Reproduce every entry below exactly, minus the pictures.

Dataset content
☆ ☆ ☆ ☆

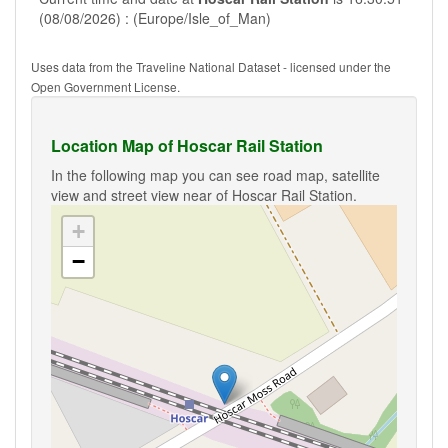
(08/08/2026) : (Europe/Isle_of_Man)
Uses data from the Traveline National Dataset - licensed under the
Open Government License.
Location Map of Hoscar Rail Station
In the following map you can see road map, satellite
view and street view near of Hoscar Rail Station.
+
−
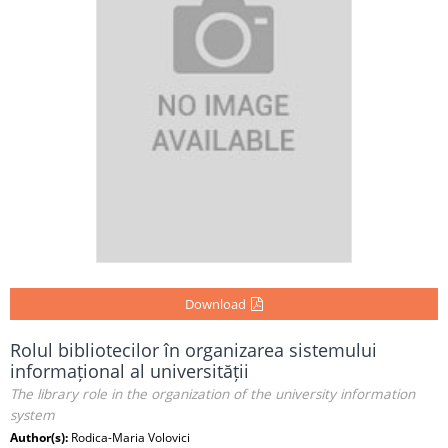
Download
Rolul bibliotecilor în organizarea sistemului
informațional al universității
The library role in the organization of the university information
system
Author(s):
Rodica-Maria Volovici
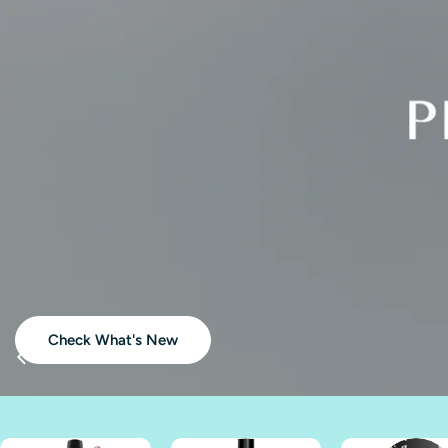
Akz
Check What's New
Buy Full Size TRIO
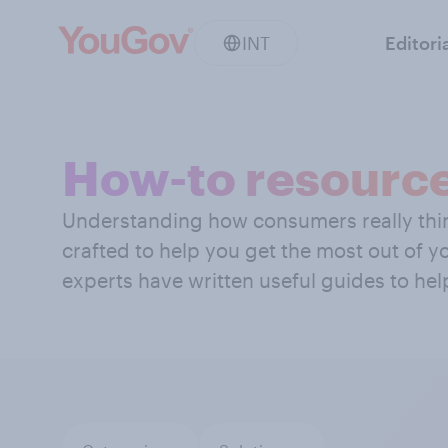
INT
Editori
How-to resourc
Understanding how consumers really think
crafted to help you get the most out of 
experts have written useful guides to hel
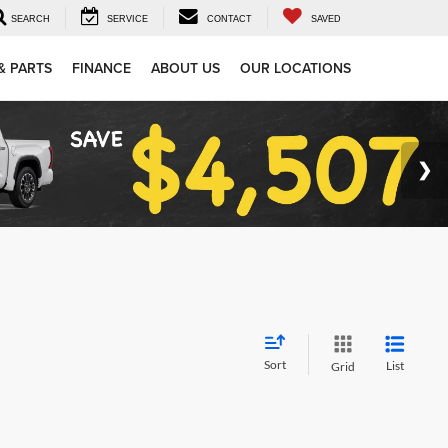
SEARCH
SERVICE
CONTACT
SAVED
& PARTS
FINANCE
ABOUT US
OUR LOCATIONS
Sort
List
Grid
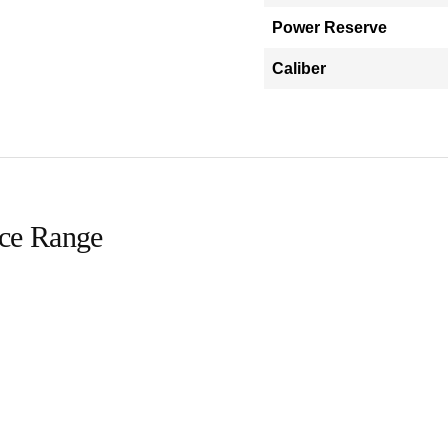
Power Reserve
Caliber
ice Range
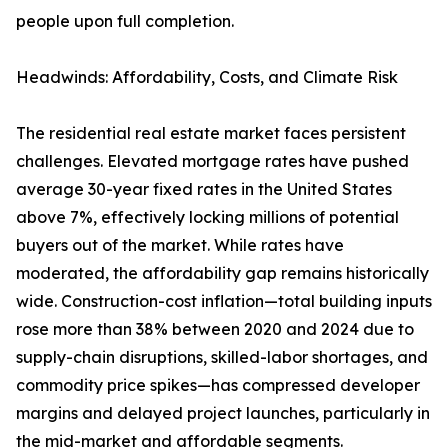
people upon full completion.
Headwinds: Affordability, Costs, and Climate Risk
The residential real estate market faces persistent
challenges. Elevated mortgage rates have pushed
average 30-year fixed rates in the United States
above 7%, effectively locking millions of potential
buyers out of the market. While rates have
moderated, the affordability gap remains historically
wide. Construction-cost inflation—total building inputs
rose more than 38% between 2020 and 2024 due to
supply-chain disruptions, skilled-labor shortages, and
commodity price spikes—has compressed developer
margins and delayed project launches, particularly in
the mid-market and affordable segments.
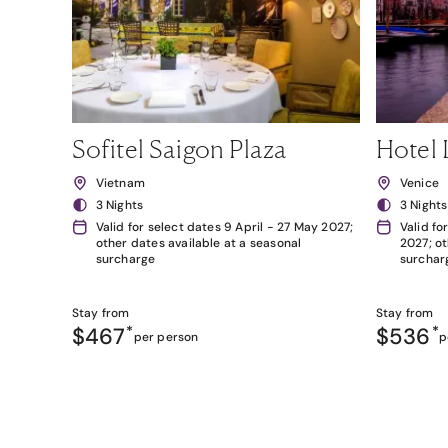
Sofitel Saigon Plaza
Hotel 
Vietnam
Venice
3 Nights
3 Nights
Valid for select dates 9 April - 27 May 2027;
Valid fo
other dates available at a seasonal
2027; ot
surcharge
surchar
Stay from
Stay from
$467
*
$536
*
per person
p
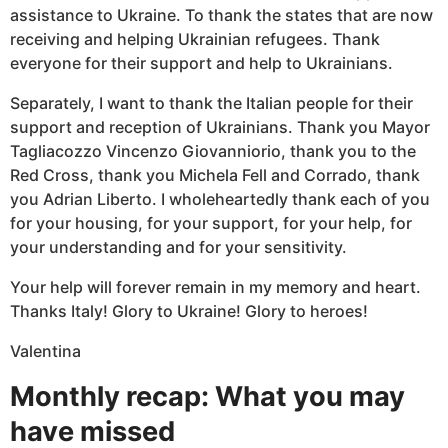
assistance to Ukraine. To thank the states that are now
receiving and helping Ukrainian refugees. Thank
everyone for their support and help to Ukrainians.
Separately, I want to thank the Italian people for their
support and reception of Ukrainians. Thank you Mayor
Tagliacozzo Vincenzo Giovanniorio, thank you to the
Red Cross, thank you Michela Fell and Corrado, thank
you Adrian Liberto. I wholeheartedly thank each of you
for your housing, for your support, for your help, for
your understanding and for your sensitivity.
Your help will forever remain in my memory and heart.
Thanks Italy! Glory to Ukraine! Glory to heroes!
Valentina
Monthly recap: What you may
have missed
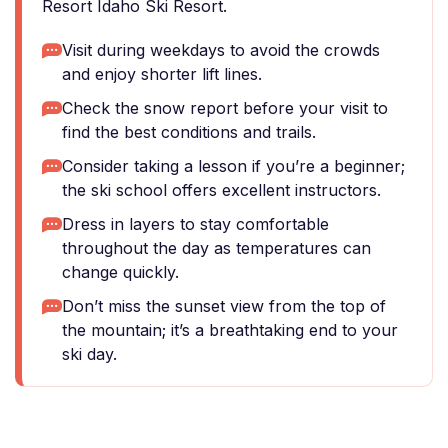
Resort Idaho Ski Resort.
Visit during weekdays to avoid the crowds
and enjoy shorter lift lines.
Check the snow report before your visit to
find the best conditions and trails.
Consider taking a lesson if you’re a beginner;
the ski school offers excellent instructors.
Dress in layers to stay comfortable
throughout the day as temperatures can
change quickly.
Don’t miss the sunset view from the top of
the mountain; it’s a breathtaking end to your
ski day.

☆ ☆ ☆ ☆

Written answer
(08/08/2026) : (Europe/Isle_of_Man)
Uses data from the Traveline National Dataset - licensed under the
Open Government License.
Location Map of Hoscar Rail Station
In the following map you can see road map, satellite
view and street view near of Hoscar Rail Station.
+
−
Download
Rolul bibliotecilor în organizarea sistemului
informațional al universității
The library role in the organization of the university information
system
Author(s):
Rodica-Maria Volovici
Akz
Check What's New
Buy Full Size TRIO
INT
Editori
How-to resourc
Understanding how consumers really think
crafted to help you get the most out of 
experts have written useful guides to hel
SEARCH
SERVICE
CONTACT
SAVED
& PARTS
FINANCE
ABOUT US
OUR LOCATIONS
Sort
List
Grid
Power Reserve
Caliber
ice Range
people upon full completion.
Headwinds: Affordability, Costs, and Climate Risk
The residential real estate market faces persistent
challenges. Elevated mortgage rates have pushed
average 30-year fixed rates in the United States
above 7%, effectively locking millions of potential
buyers out of the market. While rates have
moderated, the affordability gap remains historically
wide. Construction-cost inflation—total building inputs
rose more than 38% between 2020 and 2024 due to
supply-chain disruptions, skilled-labor shortages, and
commodity price spikes—has compressed developer
margins and delayed project launches, particularly in
the mid-market and affordable segments.
Sofitel Saigon Plaza
Hotel 
Vietnam
Venice
3 Nights
3 Nights
Valid for select dates 9 April - 27 May 2027;
Valid fo
other dates available at a seasonal
2027; ot
surcharge
surchar
Stay from
Stay from
$467
*
$536
*
per person
p
assistance to Ukraine. To thank the states that are now
receiving and helping Ukrainian refugees. Thank
everyone for their support and help to Ukrainians.
Separately, I want to thank the Italian people for their
support and reception of Ukrainians. Thank you Mayor
Tagliacozzo Vincenzo Giovanniorio, thank you to the
Red Cross, thank you Michela Fell and Corrado, thank
you Adrian Liberto. I wholeheartedly thank each of you
for your housing, for your support, for your help, for
your understanding and for your sensitivity.
Your help will forever remain in my memory and heart.
Thanks Italy! Glory to Ukraine! Glory to heroes!
Valentina
Monthly recap: What you may
have missed
Resort Idaho Ski Resort.
Visit during weekdays to avoid the crowds
and enjoy shorter lift lines.
Check the snow report before your visit to
find the best conditions and trails.
Consider taking a lesson if you’re a beginner;
the ski school offers excellent instructors.
Dress in layers to stay comfortable
throughout the day as temperatures can
change quickly.
Don’t miss the sunset view from the top of
the mountain; it’s a breathtaking end to your
ski day.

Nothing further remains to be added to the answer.